Никита не ломался. Встал во весь рост, махнул рукой по волосам, и полились строчки, да такие, что всех они поразили.
«Ну и малый!» — восхищенно и не без зависти подумал я, вслушиваясь в слова Никиты.
Он любит лес, чащобу, заваленные буреломом реки, и крепкие плотины бобров, и таинственный голос кукушки, которой ничего не стоит провести человека — лишь поманить долголетием и вдруг остановиться на полпути и напугать предчувствием скорого конца. И зачем Никите знать, сколько он проживет с такими крутыми своими плечами и мощными лапищами? А затем, чтобы жить взахлеб.
Он читал стихи о глухих буераках, о страхе и восторге в лесу, о деревенской избе с голубыми глазами окон, о черных ранах земли за пятернею тракторного плуга, о комариной жадности возле реки под вечер, о парном молоке из теплого подойника, о стрижах, ныряющих под крутые берега. Слышится, видится, верится — этот кряжистый парень взялся за слово не для того, чтобы подержать его на весу и бросить на ветер. Он сердцем чует ценность, размеры слов: ширину, и глубину, и высоту их.
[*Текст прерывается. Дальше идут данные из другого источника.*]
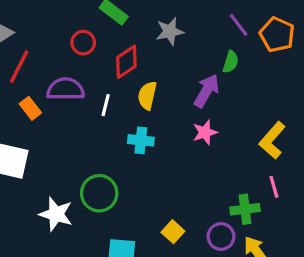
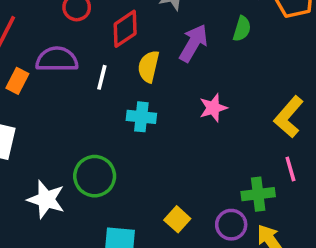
purple arrow: (207, 91) -> (193, 43), moved
orange rectangle: (30, 108) -> (17, 81), turned 65

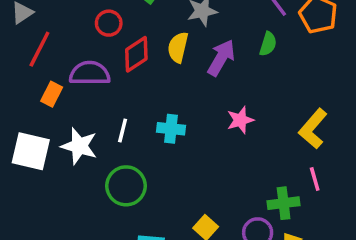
red diamond: (125, 29) -> (136, 54), moved
yellow semicircle: (149, 67) -> (178, 47), moved
white line: (102, 77) -> (123, 130), moved
white star: (46, 199) -> (79, 146), moved

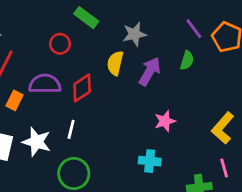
red diamond: (136, 54) -> (82, 88), moved
cyan cross: (171, 129) -> (150, 161), moved

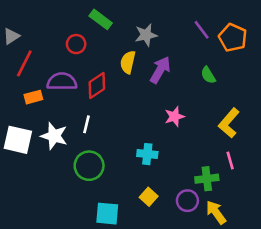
green semicircle: (187, 60) -> (208, 75), moved, turned 132
orange rectangle: (14, 100) -> (33, 97), turned 48
cyan cross: (150, 161) -> (147, 154), moved

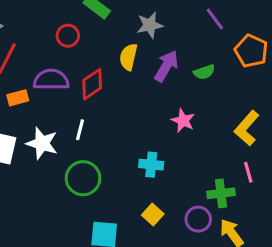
orange pentagon: (233, 38) -> (251, 51), moved
green semicircle: (208, 75) -> (204, 72), moved, turned -78
pink star: (174, 117) -> (183, 121), turned -30

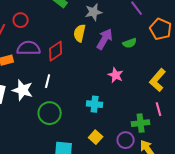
red circle: (68, 36) -> (21, 20), moved

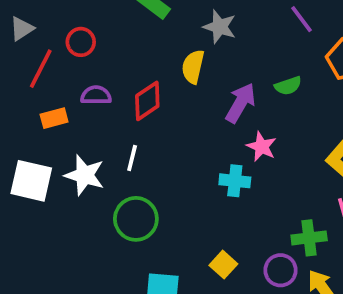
gray star: (94, 12) -> (220, 27), turned 30
purple arrow: (105, 39) -> (241, 103), moved
purple semicircle: (29, 48) -> (96, 95), size x0.7
cyan cross: (95, 104) -> (235, 181), moved

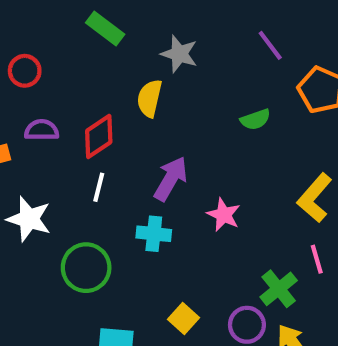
purple arrow: (241, 103) -> (171, 179), moved
pink star: (261, 147) -> (224, 215), moved
white line: (132, 158) -> (99, 187), moved
cyan cross: (235, 181) -> (154, 234), moved
green cross: (309, 238) -> (279, 289), turned -32

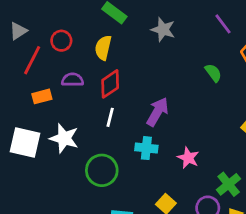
yellow semicircle: (150, 98) -> (103, 48), moved
green semicircle: (255, 119) -> (213, 73), turned -108
pink star: (224, 215) -> (188, 158), moved

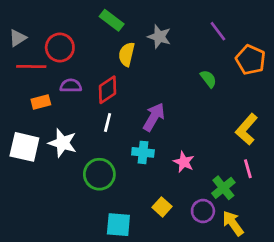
red circle: (61, 41) -> (60, 48), size x1.4
yellow semicircle: (103, 48) -> (127, 54), moved
red line: (32, 60) -> (31, 67), turned 64

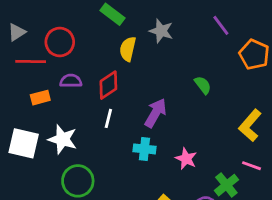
green semicircle: (208, 79) -> (203, 85), moved
pink line: (248, 169) -> (251, 166), turned -54
green circle: (99, 174) -> (78, 181), moved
И даже когда срывается на голос Есенина — поет все-таки о себе, о своем. И все это чувствуют и вслушиваются затаенно, боясь вспугнуть искренний, густой, мужественный голос.
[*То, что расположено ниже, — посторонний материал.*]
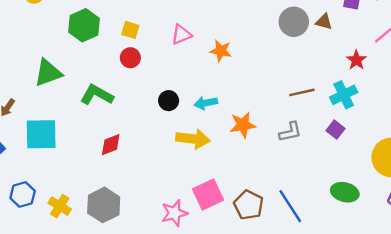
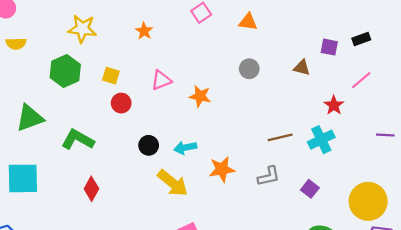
gray circle: (294, 22) -> (249, 69), moved, size x0.7
red circle: (130, 58) -> (121, 103), moved
purple square: (336, 130) -> (310, 189), moved
yellow arrow: (193, 139) -> (173, 183), turned 32
red diamond: (111, 145) -> (91, 189), turned -40

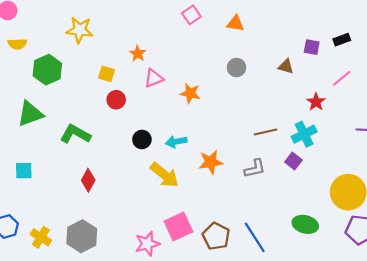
orange star: (144, 31) -> (138, 54), moved
green hexagon: (65, 71) -> (47, 70), moved
cyan square: (23, 178) -> (24, 171), size x0.6
purple square: (310, 189) -> (293, 161), moved

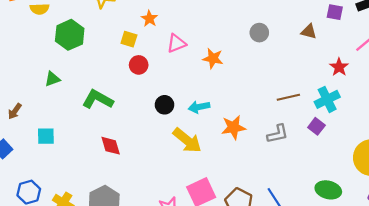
orange star: (138, 54) -> (149, 19), moved
green triangle: (30, 114) -> (52, 79), size x0.6
red diamond: (88, 180) -> (111, 146), turned -45

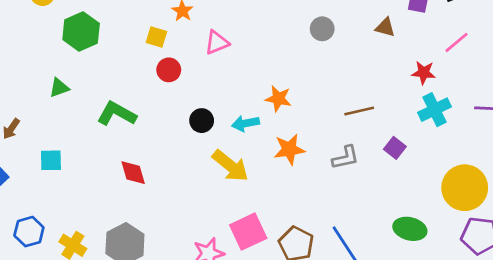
orange star: (213, 58) -> (278, 99), moved
red star: (339, 67) -> (424, 73), turned -30
cyan cross: (327, 99) -> (435, 110), moved

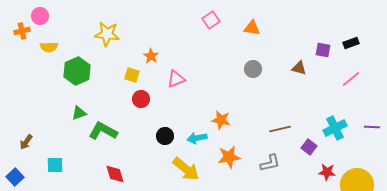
red star: (424, 73) -> (327, 172), moved
green triangle: (59, 88) -> (79, 113), moved
purple square: (395, 148) -> (309, 147), moved

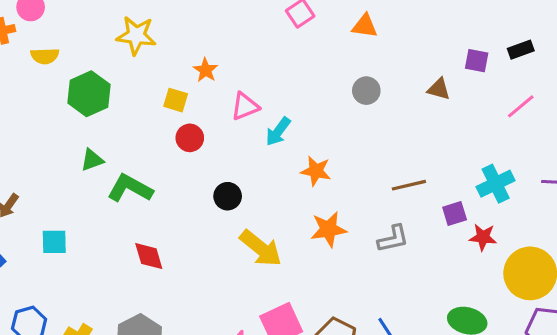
cyan arrow: (197, 138) -> (278, 132), moved, turned -42
purple square: (309, 147) -> (455, 214), turned 35
red star: (327, 172) -> (483, 237), moved

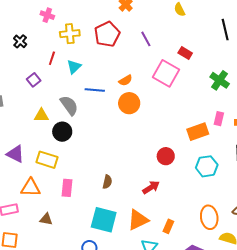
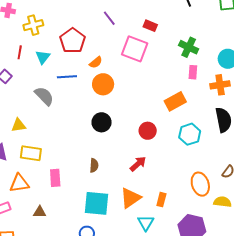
red pentagon: (107, 34) -> (73, 41), moved
yellow triangle: (41, 115) -> (19, 125), moved
pink rectangle: (219, 119) -> (193, 72), moved
black circle: (62, 132) -> (102, 122), moved

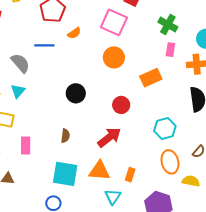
cyan triangle: (43, 57) -> (18, 91), moved
orange circle: (103, 84) -> (114, 57), moved
cyan hexagon: (190, 134) -> (165, 129), moved
red arrow: (138, 164) -> (109, 137), size x1.4
orange triangle: (130, 198) -> (99, 171), turned 35

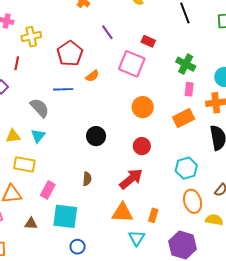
orange circle: (114, 57) -> (143, 107), moved
orange rectangle: (151, 78) -> (183, 118), moved
pink rectangle: (26, 146) -> (48, 190), turned 30
cyan square: (65, 174) -> (65, 216), moved

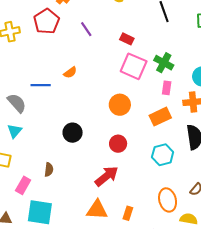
red pentagon: (70, 53) -> (47, 21), moved
pink square: (132, 64) -> (134, 66), moved
cyan hexagon: (186, 168) -> (163, 155), moved
brown semicircle: (87, 179) -> (49, 170), moved

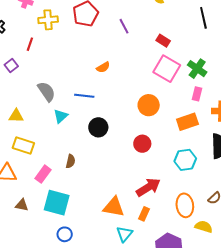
blue line: (41, 85) -> (84, 96), moved
cyan triangle: (15, 131) -> (61, 116), moved
red arrow: (107, 176) -> (148, 187), moved

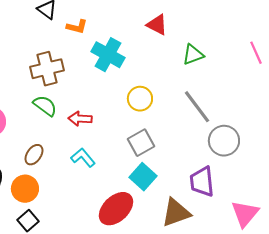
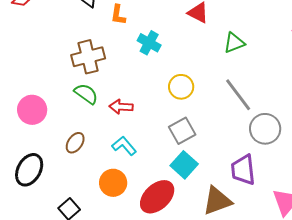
orange L-shape: (77, 27) -> (118, 15), turned 85
cyan cross: (108, 55) -> (149, 43), size x0.7
orange circle: (25, 189) -> (113, 183), moved

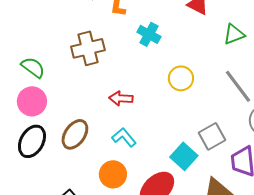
green semicircle: (86, 94) -> (33, 67), moved
gray square: (182, 131) -> (212, 136), moved
brown ellipse: (75, 143) -> (75, 134), size x1.4
black ellipse: (29, 170) -> (32, 141), moved

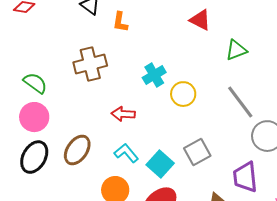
cyan cross: (149, 34) -> (154, 75), moved, turned 30
gray square: (212, 136) -> (197, 152), moved
cyan square: (184, 156) -> (160, 164), moved

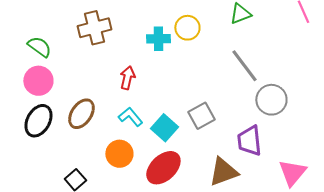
cyan cross: (154, 75) -> (158, 39), turned 30
yellow circle: (183, 94) -> (187, 28), moved
red arrow: (123, 114) -> (127, 78), turned 100

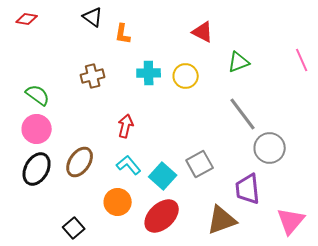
brown cross: (94, 28) -> (93, 76), size x0.7
cyan cross: (158, 39) -> (149, 73), moved

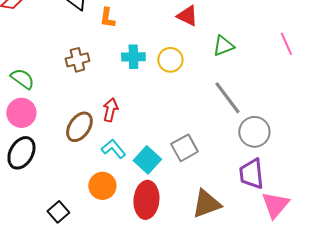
brown ellipse: (80, 162) -> (79, 127), moved
purple trapezoid: (248, 189) -> (251, 174), moved
red ellipse: (162, 216) -> (146, 200), turned -42

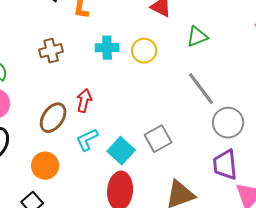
cyan L-shape: (113, 149) -> (87, 140), turned -75
orange circle: (102, 186) -> (45, 166), moved

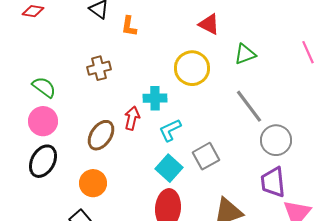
cyan cross: (107, 48) -> (155, 98), moved
yellow circle: (144, 51) -> (192, 68), size x1.4
cyan L-shape: (87, 140) -> (170, 130), moved

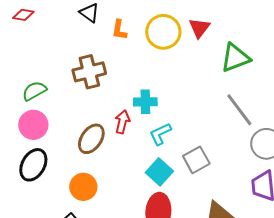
red triangle: (209, 24) -> (199, 28), turned 40
green triangle: (245, 54) -> (235, 58), size x1.4
brown cross: (99, 68) -> (89, 72), size x1.4
yellow circle: (192, 68) -> (163, 32), moved
green semicircle: (44, 87) -> (34, 91), turned -65

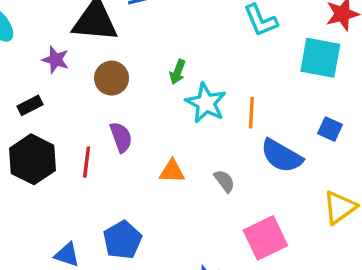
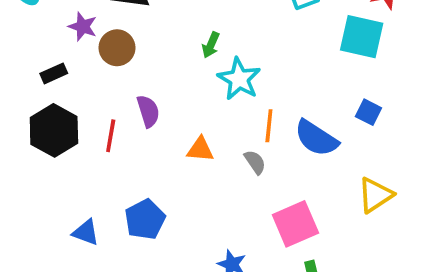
brown circle: (112, 78) -> (117, 48), moved
orange line: (251, 113) -> (269, 126), moved

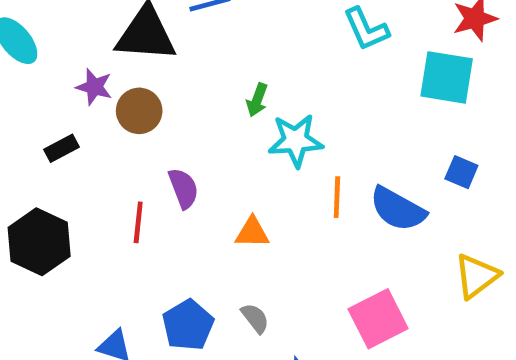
cyan star: (239, 79) -> (296, 140), turned -30
black hexagon: (54, 130) -> (39, 242), moved
gray semicircle: (255, 162) -> (255, 318), moved

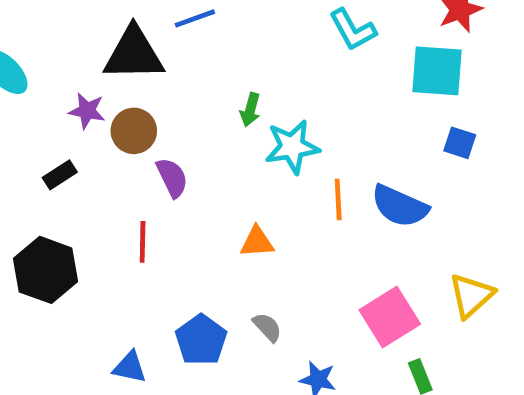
blue square: (461, 172) -> (460, 143), moved
purple semicircle: (183, 188) -> (172, 178), moved
yellow triangle: (476, 276) -> (471, 295), moved

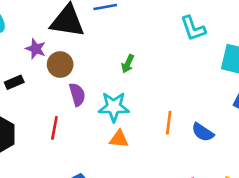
cyan star: (292, 147) -> (114, 107), moved
blue semicircle: (400, 206) -> (203, 132), size x0.7

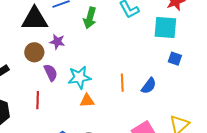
purple star: (36, 49) -> (57, 42), moved
green arrow: (128, 64) -> (90, 18), moved, size x1.5
blue semicircle: (203, 132) -> (149, 86), turned -78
Никита Славин оказался человеком талантливым, восприимчивым, ранимым и придирчиво-требовательным. Можно было подумать, что он нарочно каждый день натыкается на какие-то острые углы. То кто-то хамски ответил ему на простой вопрос — а еще ленинградец; то обсчитала его продавщица — а еще улыбалась; то на каком-то старинном доме отваливается штукатурка — а еще музей; то рабочие схалтурили на производстве — а еще бригада коммунистического труда.